MTN Nigeria’s margins face a potential N140 billion ($87.5 million) hit as diesel prices approach N2 000 ($1.43) per litre.
The operator is intensifying its transition to gas-powered infrastructure to protect network operations from Nigeria’s deepening energy challenges.
Sustained increases in energy costs could trigger a 2% margin decline, says the operator, underscoring mounting pressure despite surging data demand.
MTN Nigeria consumes more than 40 million litres of diesel yearly to power thousands of base stations, data centres and switching facilities nationwide, according to industry estimates.

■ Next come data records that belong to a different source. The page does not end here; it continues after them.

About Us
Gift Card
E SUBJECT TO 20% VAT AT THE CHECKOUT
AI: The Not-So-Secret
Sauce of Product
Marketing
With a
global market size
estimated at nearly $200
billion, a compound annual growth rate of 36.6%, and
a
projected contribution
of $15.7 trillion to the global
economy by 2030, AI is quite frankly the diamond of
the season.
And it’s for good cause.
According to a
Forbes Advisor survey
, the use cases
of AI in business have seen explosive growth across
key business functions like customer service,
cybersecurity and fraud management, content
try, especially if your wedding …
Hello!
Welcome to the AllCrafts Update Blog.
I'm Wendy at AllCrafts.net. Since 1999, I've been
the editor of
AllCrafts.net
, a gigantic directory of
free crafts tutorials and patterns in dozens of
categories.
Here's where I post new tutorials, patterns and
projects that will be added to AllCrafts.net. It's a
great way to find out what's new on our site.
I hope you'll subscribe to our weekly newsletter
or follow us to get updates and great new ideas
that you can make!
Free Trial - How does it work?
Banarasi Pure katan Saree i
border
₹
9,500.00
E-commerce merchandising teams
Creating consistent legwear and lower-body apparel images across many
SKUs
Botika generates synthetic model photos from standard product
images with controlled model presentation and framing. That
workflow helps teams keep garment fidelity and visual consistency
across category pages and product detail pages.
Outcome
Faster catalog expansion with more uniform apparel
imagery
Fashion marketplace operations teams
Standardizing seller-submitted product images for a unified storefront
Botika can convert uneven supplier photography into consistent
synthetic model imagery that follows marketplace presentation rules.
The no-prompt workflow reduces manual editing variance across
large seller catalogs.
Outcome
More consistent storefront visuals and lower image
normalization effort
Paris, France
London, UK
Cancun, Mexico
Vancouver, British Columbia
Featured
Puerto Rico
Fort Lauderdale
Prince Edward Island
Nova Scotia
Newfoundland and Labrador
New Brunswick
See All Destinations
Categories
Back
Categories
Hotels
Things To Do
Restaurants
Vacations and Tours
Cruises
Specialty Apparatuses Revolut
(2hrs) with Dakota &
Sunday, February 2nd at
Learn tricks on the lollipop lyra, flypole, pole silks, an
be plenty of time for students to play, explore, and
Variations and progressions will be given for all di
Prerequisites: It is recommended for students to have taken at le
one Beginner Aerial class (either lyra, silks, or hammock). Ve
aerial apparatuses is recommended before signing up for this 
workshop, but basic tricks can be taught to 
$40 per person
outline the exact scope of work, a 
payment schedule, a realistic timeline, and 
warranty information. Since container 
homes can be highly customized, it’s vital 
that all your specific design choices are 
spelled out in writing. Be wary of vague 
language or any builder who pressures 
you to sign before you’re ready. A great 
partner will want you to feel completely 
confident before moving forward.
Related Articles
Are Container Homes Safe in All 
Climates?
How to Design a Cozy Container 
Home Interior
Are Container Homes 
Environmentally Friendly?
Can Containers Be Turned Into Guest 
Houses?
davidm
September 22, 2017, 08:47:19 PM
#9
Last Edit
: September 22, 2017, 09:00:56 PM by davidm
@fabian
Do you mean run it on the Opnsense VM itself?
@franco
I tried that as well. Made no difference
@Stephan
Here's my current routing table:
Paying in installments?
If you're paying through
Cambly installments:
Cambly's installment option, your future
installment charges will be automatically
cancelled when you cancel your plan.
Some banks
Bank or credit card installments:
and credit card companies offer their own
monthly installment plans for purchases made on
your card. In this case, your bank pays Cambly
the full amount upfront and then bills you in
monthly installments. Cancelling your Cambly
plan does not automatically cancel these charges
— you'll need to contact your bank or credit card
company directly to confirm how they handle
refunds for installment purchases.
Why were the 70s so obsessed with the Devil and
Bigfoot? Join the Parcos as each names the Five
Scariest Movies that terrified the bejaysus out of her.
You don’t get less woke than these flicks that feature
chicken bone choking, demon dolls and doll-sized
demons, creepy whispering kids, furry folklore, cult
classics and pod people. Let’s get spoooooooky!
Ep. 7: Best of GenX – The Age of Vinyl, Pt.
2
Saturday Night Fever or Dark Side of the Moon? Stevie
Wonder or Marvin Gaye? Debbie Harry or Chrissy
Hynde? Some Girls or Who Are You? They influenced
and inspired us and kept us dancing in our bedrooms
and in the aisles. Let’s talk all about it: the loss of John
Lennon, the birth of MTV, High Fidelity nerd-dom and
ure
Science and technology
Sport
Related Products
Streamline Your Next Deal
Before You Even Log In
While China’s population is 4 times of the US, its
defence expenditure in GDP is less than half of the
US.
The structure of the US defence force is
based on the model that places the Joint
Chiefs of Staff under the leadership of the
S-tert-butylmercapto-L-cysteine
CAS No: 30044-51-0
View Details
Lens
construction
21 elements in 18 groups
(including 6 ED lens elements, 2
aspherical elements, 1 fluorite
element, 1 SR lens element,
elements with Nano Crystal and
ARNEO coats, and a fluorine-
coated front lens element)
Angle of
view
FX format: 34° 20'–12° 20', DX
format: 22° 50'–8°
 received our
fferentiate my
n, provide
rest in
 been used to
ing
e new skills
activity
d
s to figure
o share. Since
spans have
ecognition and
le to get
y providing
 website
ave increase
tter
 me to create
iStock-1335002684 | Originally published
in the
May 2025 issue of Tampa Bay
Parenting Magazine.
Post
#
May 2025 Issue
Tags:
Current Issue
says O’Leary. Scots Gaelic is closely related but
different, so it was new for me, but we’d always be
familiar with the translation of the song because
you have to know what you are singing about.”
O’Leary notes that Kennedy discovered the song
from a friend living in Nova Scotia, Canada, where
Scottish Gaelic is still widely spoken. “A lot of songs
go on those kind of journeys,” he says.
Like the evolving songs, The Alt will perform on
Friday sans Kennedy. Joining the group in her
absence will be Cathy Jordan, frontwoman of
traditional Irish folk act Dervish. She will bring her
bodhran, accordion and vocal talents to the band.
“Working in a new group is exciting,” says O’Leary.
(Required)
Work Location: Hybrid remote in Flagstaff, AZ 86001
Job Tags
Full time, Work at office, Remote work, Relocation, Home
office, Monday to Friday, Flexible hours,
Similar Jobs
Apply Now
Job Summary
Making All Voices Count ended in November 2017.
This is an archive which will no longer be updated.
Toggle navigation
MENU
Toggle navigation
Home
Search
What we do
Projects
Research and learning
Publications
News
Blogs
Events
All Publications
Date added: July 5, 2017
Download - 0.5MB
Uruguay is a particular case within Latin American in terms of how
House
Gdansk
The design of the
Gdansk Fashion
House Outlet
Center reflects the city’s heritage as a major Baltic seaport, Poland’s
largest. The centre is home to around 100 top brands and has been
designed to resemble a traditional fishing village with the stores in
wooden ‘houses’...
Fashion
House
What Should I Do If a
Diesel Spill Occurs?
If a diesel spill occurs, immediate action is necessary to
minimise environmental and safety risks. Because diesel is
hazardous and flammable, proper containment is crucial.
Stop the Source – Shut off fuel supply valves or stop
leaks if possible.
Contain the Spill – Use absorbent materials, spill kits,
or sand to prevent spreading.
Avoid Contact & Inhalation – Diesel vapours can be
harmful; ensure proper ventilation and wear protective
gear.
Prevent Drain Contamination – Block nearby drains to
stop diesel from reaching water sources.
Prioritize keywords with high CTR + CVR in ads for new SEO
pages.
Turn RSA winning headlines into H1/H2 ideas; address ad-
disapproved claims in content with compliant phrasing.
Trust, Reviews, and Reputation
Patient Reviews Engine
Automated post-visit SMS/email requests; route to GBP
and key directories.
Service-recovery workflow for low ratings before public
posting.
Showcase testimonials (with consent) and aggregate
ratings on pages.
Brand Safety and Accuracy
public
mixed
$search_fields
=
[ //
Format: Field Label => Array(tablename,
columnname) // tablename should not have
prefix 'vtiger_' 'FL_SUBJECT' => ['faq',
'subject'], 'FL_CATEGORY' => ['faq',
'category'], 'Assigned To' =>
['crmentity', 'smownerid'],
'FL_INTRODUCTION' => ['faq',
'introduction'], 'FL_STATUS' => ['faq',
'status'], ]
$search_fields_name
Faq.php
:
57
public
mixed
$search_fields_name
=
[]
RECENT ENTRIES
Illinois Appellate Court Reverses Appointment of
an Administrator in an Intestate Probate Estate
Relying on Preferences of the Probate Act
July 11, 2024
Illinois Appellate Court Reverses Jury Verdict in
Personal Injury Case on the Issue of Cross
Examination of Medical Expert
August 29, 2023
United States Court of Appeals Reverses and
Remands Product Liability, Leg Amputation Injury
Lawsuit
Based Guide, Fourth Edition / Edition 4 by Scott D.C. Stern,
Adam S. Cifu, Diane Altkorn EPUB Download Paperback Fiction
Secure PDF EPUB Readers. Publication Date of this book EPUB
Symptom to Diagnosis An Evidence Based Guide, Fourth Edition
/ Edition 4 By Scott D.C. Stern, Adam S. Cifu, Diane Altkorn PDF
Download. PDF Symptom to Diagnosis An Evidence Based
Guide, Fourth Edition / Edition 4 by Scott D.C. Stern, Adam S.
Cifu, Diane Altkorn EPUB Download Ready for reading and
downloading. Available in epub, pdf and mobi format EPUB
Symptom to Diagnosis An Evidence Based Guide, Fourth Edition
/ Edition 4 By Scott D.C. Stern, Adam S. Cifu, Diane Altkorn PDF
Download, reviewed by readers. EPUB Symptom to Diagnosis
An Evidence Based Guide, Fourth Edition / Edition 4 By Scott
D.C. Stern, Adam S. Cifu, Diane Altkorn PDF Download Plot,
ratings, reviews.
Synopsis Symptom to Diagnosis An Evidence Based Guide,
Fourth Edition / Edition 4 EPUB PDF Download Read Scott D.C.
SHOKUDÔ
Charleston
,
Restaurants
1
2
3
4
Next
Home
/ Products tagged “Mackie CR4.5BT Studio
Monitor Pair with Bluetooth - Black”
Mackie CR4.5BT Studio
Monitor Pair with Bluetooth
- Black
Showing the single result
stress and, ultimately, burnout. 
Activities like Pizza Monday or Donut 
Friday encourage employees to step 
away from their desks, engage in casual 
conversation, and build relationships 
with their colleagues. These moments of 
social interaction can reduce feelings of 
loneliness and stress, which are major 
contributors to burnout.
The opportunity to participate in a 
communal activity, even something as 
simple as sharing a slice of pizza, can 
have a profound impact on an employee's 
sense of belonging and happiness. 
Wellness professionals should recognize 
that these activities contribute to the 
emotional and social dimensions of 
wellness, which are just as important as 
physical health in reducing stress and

In its latest sustainability report, diesel accounted for 58.11% of the company’s total energy consumption in 2025, far ahead of gas-powered sources at 23.63% and grid electricity at 18.04%. Renewable energy contributed only 0.05%, highlighting the sector’s continued dependence on fossil fuels amid unstable electricity supply.
The company’s Scope 1 and Scope 2 emissions rose by 4.8% in 2025 due largely to increased diesel usage and continued network expansion, says Karl Toriola, CEO of MTN Nigeria.
He went on to say energy reliability has become critical to sustaining service delivery as the operator deepens investments in cloud services, fintech and data centre infrastructure.
Energy accounts for up to 40% of telecom operating costs in Nigeria, with operators increasingly exposed to fuel price volatility and weak grid infrastructure, research from the Association of Licensed Telecommunications Operators of Nigeria shows.
MTN nearly doubled capital expenditure to N390.3 billion ($278.8 million) in the first quarter of 2026. This was driven partly by investments in alternative energy systems, including gas and solar-hybrid solutions aimed at reducing diesel dependence.